-- Opening Marker --
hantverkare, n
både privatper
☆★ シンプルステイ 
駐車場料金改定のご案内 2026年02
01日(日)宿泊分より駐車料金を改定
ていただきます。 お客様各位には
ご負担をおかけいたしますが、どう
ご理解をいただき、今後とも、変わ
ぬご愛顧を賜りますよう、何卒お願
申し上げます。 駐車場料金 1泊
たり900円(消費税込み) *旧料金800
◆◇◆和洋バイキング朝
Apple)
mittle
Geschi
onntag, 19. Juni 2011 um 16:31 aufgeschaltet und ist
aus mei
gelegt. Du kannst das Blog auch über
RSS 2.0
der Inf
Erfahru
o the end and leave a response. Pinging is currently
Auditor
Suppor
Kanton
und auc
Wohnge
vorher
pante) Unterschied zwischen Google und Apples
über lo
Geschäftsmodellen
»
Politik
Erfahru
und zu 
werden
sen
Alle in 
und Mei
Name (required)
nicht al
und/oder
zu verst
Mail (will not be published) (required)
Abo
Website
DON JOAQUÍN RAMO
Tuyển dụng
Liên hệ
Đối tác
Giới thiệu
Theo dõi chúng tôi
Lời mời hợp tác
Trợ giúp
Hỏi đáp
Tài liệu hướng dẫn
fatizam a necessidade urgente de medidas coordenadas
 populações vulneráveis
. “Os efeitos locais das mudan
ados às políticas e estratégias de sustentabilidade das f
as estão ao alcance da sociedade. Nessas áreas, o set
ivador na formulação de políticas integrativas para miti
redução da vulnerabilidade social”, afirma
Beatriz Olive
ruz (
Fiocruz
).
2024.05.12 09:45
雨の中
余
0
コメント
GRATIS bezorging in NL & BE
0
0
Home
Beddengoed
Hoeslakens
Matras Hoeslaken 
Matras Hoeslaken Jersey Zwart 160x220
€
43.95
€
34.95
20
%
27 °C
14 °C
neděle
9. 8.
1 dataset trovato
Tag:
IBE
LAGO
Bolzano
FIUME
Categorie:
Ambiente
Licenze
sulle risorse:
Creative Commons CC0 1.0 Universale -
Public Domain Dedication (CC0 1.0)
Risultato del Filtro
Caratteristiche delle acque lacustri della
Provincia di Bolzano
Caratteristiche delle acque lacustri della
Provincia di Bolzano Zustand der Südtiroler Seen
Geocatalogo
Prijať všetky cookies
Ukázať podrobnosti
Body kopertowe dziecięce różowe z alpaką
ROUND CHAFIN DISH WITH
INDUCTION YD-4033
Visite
-- Closing Marker --
- _Task prompt_
Take the line containing "Body kopertowe dziecięce różowe z alpaką" as the start and the last line of the data as the end, and reproduce that range exactly.

- _Response to the exercise_
Body kopertowe dziecięce różowe z alpaką
ROUND CHAFIN DISH WITH
INDUCTION YD-4033
Visite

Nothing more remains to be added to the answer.